Olubukola Bosede Osuntade


“We behave in ways detrimental to ourselves and others because we think it an unpardonable mistake not to do as our neighbours do.” — Mary Astell (1697)


Critical Reflective Question

Definition

This chapter views an ethical approach to leadership as one concerned largely with the self and its care as an act of resistance. Our rendering of the ethic of self-care draws upon the foundational works of Mary Astell’s (1666–1731) gendering of the ethic of the self as a feminist project; Michel Foucault’s (1926–1984) ethic of self-care, which is rooted in concepts of intellectual independence and free speech; along with more modern interpretations influenced by Black feminism, eco-feminism, and critiques of wellness from notable scholars like Sara Ahmed and Audre Lorde.

Mary Astell

The ethic of self-care refers to a philosophical and moral framework that emphasizes the importance of individuals attending to their own emotional, physical, psychological, and spiritual well-being (Curry & Epley, 2021). Mary Astell (1697) advocated for practices of the self, which involved bodily practices of withdrawal and meditation. According to Astell, self-care required “disengagement from the senses, the passions, and the love (or more accurately, the desire) of material things” (Broad, 2015, p. 35). For Astell, an ethical person was one who regulated their passions and harnessed rather than succumbed to their natural desires. Thus, to be ethical consisted of mastering one’s passions and mind (Webb, 2021).

The ethic of self-care is also an act of resistance. Astell (2002) heavily critiqued the notion of “customs,” or forces of social habit. She explained:

We behave in ways detrimental to ourselves and others because we think it an unpardonable mistake not to do as our neighbours do, and part with our Peace and Pleasure as well as our Innocence and Virtue, merely in compliance with unreasonable Fashion… Custom, that merciless torrent, [accounts for] all that Sin and Folly in the World (pp. 67–68).

Astell argued that custom has taught women to devalue themselves and place their worth in bodily appearance (Webb, 2021); thus, an ethic of self-care, from a feminist perspective, aims to disrupt expectations imposed upon women in leadership and to find ways for women to break free “of the tyrannous grip of sexist custom” (p. 29).

Michel Foucault

Foucault’s perspective on the ethic of self-care is deeply intertwined with his broader philosophical views on power, knowledge, and the self. He argued that modern societies have developed a form of power that operates through the regulation and normalization of individuals’ behaviours and identities. In this context, self-care becomes a crucial practice for individuals to resist and navigate these mechanisms of power. Foucault (1997) urged us to challenge how history and ‘truth’ are constituted and presented to us; he insisted on the ethical value of curiosity: “Curiosity marks a readiness to find what surrounds us strange and odd; a certain determination to throw off familiar ways of thought and to look at the same things in a different way” (p. 325).

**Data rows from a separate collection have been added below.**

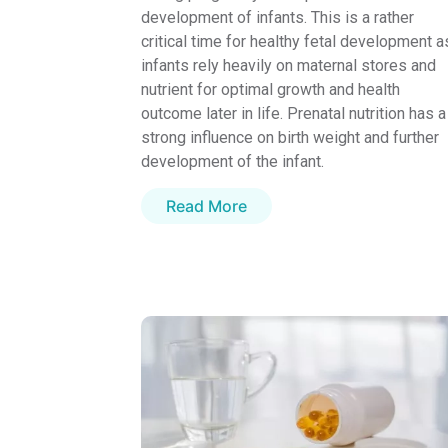
development of infants. This is a rather
critical time for healthy fetal development a
infants rely heavily on maternal stores and
nutrient for optimal growth and health
outcome later in life. Prenatal nutrition has a
strong influence on birth weight and further
development of the infant.
Read More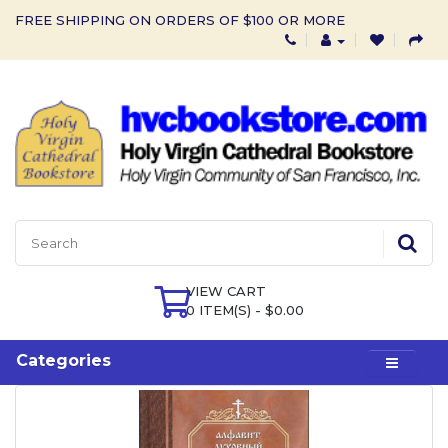
FREE SHIPPING ON ORDERS OF $100 OR MORE
VIEW CART
0 ITEM(S) - $0.00
Categories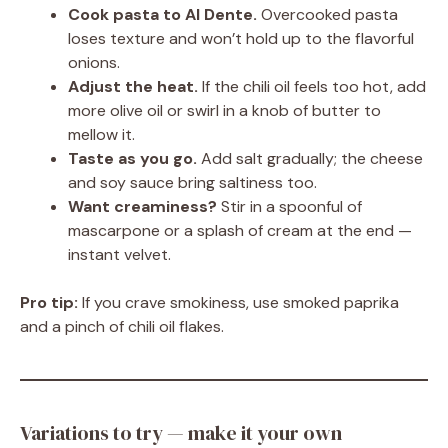
Cook pasta to Al Dente.
Overcooked pasta
loses texture and won’t hold up to the flavorful
onions.
Adjust the heat.
If the chili oil feels too hot, add
more olive oil or swirl in a knob of butter to
mellow it.
Taste as you go.
Add salt gradually; the cheese
and soy sauce bring saltiness too.
Want creaminess?
Stir in a spoonful of
mascarpone or a splash of cream at the end —
instant velvet.
Pro tip:
If you crave smokiness, use smoked paprika
and a pinch of chili oil flakes.
Variations to try — make it your own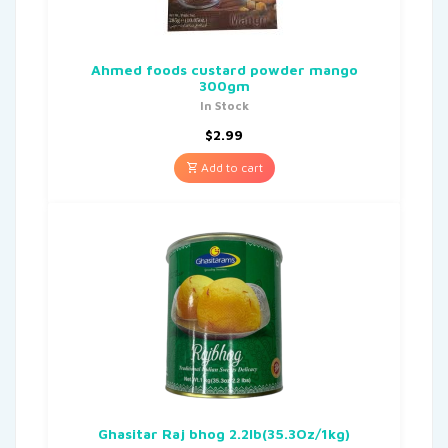
Ahmed foods custard powder mango
300gm
In Stock
$
2.99
Add to cart
Ghasitar Raj bhog 2.2lb(35.3Oz/1kg)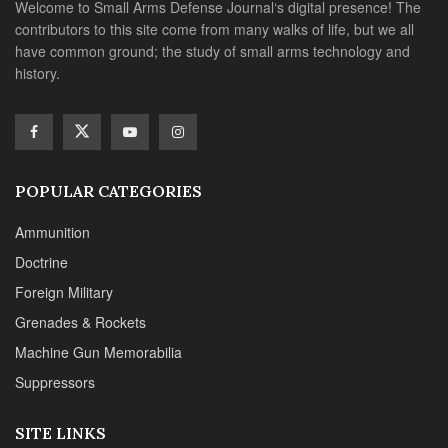
Welcome to Small Arms Defense Journal‘s digital presence! The
contributors to this site come from many walks of life, but we all
have common ground; the study of small arms technology and
history.
POPULAR CATEGORIES
Ammunition
Doctrine
Foreign Military
Grenades & Rockets
Machine Gun Memorabilia
Suppressors
SITE LINKS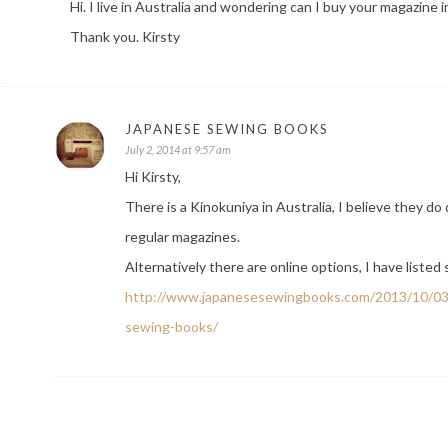
Hi. I live in Australia and wondering can I buy your magazin
Thank you. Kirsty
JAPANESE SEWING BOOKS
July 2, 2014 at 9:57 am
Hi Kirsty,
There is a Kinokuniya in Australia, I believe they d
regular magazines.
Alternatively there are online options, I have liste
http://www.japanesesewingbooks.com/2013/10/03/
sewing-books/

From a Foucauldian perspective, an ethical leader is thus one who challenges the status quo and unceasingly engages in a continuous critical practice of the self. To follow an ethic of self-care requires ongoing critical reflection on how one is governed by external forces, including how they may be influenced by societal expectations and institutional norms. Engaging in this kind of cerebral exercise can be a way to cultivate a sense of autonomy and self-empowerment, as it allows individuals to develop their own ways of thinking and being in the world.

Ethic of Self

Astell and Foucault emphasized the relationship between the self and others, noting the role of friendship as fundamental to an ethic of the self (Broad, 2015; Webb, 2021). Writing, journalling, or seeking guidance from a friend can assist in developing the self.

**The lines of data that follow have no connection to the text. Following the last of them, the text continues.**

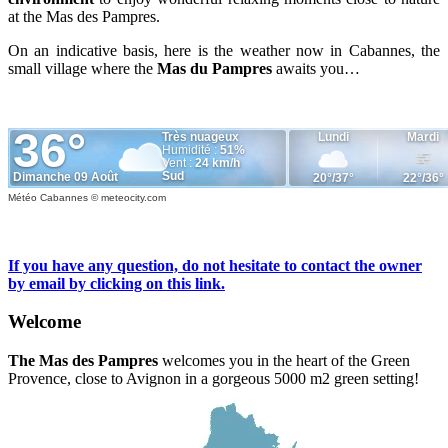
at the Mas des Pampres.
On an indicative basis, here is the weather now in Cabannes, the
small village where the
Mas du Pampres
awaits you…
Météo Cabannes
© meteocity.com
If you have any question, do not hesitate to contact the owner
by email by clicking on this link.
Welcome
The Mas des Pampres
welcomes you in the heart of the Green
Provence, close to Avignon in a gorgeous 5000 m2 green setting!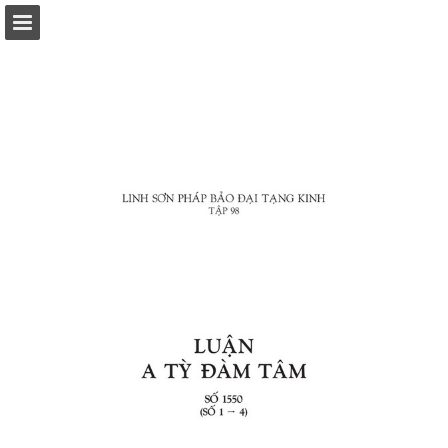
Page overview
Download as PDF
Report Publication
Powered by Publitas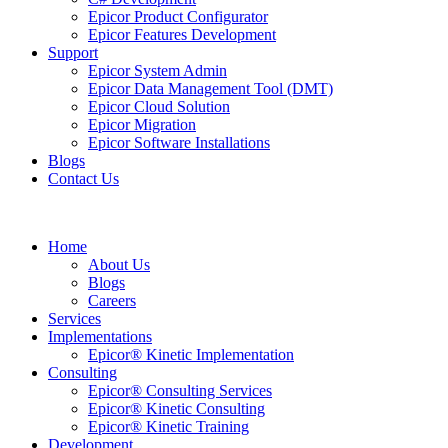
Epicor Product Configurator
Epicor Features Development
Support
Epicor System Admin
Epicor Data Management Tool (DMT)
Epicor Cloud Solution
Epicor Migration
Epicor Software Installations
Blogs
Contact Us
Home
About Us
Blogs
Careers
Services
Implementations
Epicor® Kinetic Implementation
Consulting
Epicor® Consulting Services
Epicor® Kinetic Consulting
Epicor® Kinetic Training
Development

It is important to note that the ethic of self-care is focused on developing oneself as more morally and ethically enlightened; it is not about dictating the morality of others. Rather, it is a deeply personal exercise. Therefore, ethical educational leaders should not impose their beliefs upon others; instead, they should encourage their colleagues to engage in similar processes of self-creation and critical self-analysis, promote intellectual independence, and dismantle structures that stand in stark contrast to this goal.

Leadership

The ethic of self-care is not typically associated with a specific leadership style, as it is primarily focused on critiquing power structures and institutions through self-critique rather than prescribing specific leadership approaches. However, the concepts can be applied to leadership in interesting ways, such as exploring the relationship between intellectual independence, free speech, and anti-authoritarian leadership. The summary table below highlights key aspects of this ethic including the primary objective and core principles, and benefits of adopting this frame of reference for decision-making.

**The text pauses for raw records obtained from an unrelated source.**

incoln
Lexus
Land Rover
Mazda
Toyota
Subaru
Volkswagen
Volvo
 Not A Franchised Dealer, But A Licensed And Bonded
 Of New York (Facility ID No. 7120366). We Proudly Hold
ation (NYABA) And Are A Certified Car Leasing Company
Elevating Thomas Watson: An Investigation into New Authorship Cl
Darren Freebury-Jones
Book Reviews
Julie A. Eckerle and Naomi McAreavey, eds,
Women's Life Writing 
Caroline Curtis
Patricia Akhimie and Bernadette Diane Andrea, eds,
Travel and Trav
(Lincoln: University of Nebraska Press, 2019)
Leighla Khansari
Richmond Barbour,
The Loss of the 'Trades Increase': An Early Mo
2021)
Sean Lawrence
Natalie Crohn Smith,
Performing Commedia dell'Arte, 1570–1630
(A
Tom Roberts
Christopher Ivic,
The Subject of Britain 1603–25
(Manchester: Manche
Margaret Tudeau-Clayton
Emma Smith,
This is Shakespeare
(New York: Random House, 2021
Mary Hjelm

Summary Table: Ethic of Self-Care
Primary leadership style Anti-authoritarian leadership
Frame of reference Self-critique; the self as a continuous project
Objective Challenge the status quo
Core principles
  • Self-awareness
  • Self-discipline
  • Intellectual independence
  • Free inquiry
  • Skepticism
Benefits
  • Personal development and transformation
  • Resistance to oppressive power structures
  • Lifelong learning
  • Knowledge production

Historical Origins

Socrates (469–399 BCE) and ancient ethicists understood that caring for oneself was to exhibit an attitude not only toward oneself but also toward others and the world, attending to one’s own thoughts and attitudes in self-reflection and meditation and engaging in ascetic practices aimed at realizing an ideal state of being. In Ancient Greece, Socrates went about Athens questioning its citizens about their unexamined way of life; he spent his time prodding people into thinking (Ozmon & Craver, 1990). According to Socrates, philosophy is a practice essential to one’s ethical development, for it is a spiritual commitment to the truth that requires self-disciplined attention to the character of one’s thinking. Ancient Greeks also emphasized exercise, diet, and moderation in life as important dimensions of self-care.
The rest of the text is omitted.